Yura Corporation
- Native name: Јура Корпорација
- Company type: d.o.o.
- Industry: Manufacturing
- Founded: 18 March 2010; 16 years ago
- Headquarters: Kralja Petra I, Rača, Serbia
- Area served: Worldwide
- Key people: Seung Woo Yu (Director)
- Products: Power, instrumentation and telecommunications cables, cable harnesses
- Revenue: €178.29 million (2018)
- Net income: ▼€2.53 million (2018)
- Total assets: ▲€170.48 million (2018)
- Total equity: ▼€63.48 million (2018)
- Owner: Yura Corporation South Korea
- Number of employees: 6,081 (2018)

= Yura Corporation =

Serbian manufacturing company

Yura Corporation (Јура Корпорација) is a Serbian cable and harnessing manufacturing company headquartered in Rača, Serbia. It is owned by the South Korean manufacturing company Yura Corporation.

==History==
Yura Corporation d.o.o. was established on 18 March 2010, with the headquarters in Rača, Serbia.

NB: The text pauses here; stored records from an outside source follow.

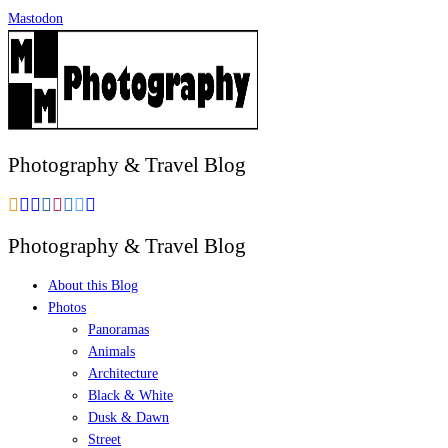
Zum
Mastodon
Inhalt
springen
Photography & Travel Blog
Photography & Travel Blog
About this Blog
Photos
Panoramas
Animals
Architecture
Black & White
Dusk & Dawn
Street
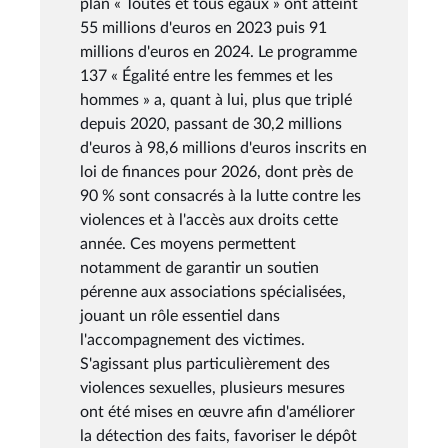
plan « Toutes et tous égaux » ont atteint
55 millions d'euros en 2023 puis 91
millions d'euros en 2024. Le programme
137 « Égalité entre les femmes et les
hommes » a, quant à lui, plus que triplé
depuis 2020, passant de 30,2 millions
d'euros à 98,6 millions d'euros inscrits en
loi de finances pour 2026, dont près de
90 % sont consacrés à la lutte contre les
violences et à l'accès aux droits cette
année. Ces moyens permettent
notamment de garantir un soutien
pérenne aux associations spécialisées,
jouant un rôle essentiel dans
l'accompagnement des victimes.
S'agissant plus particulièrement des
violences sexuelles, plusieurs mesures
ont été mises en œuvre afin d'améliorer
la détection des faits, favoriser le dépôt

The company was established through Government of Serbia subsidies to the South Korean cable manufacturing company Yura Corporation, which is the cooperator of the largest South Korean automobile manufacturers Kia Motors and Hyundai Motors.

In April 2010, Yura Corporation bought the insolvent Serbian manufacturing company "Zastava Elektro" based in Rača, for a sum of 3 million euros. Later, it renovated its facilities and renewed production.

In June 2011, Yura Corporation opened in the city of Niš its second facility in Serbia, employing additional 1,500 people. In November 2011, Yura Corporation subsidiary company "Yura Shinwon" opened its facility in Niš, employing 500 people.

In 2012, Yura Corporation opened its fourth facility in Leskovac. As of November 2012, Yura Corporation employed around 5,500 employees in Serbia.

In September 2015, the mayor of Leskovac confirmed that Yura Corporation is building yet another facility in Leskovac, its fifth facility in Serbia. When finished by the end of 2018, it would employ additional 3,000 people.

In February 2018, Yura Corporation announced that it is building another facility in Leskovac, worth 40 million euros.

==Market and financial data==
Over the years, Yura Corporation emerged as one of the top Serbian net exporters. For 2014, it was third largest net exporter of Serbia with 119 million euros worth of exports.

==Labor controversies==
Since Yura Corporation was established in Serbia in 2010 through Government's subsidies, there were constant media reports about the inhumane working conditions for its employees. According to these reports, employees are forced to work in harsh conditions and to be silent about the violations of labor laws, due to high unemployment rates in the country and threats by the investors to leave the country if complaints and eventual syndicate strikes continue to disrupt company's reputation. Among the violations are: mobbing, insulting, cursing and even physical attacks such as slapping and other forms of harassment.

In 2015, there were even reports that the workers are not allowed to use the toilets due to decreased production productivity, and that instead they are using diapers.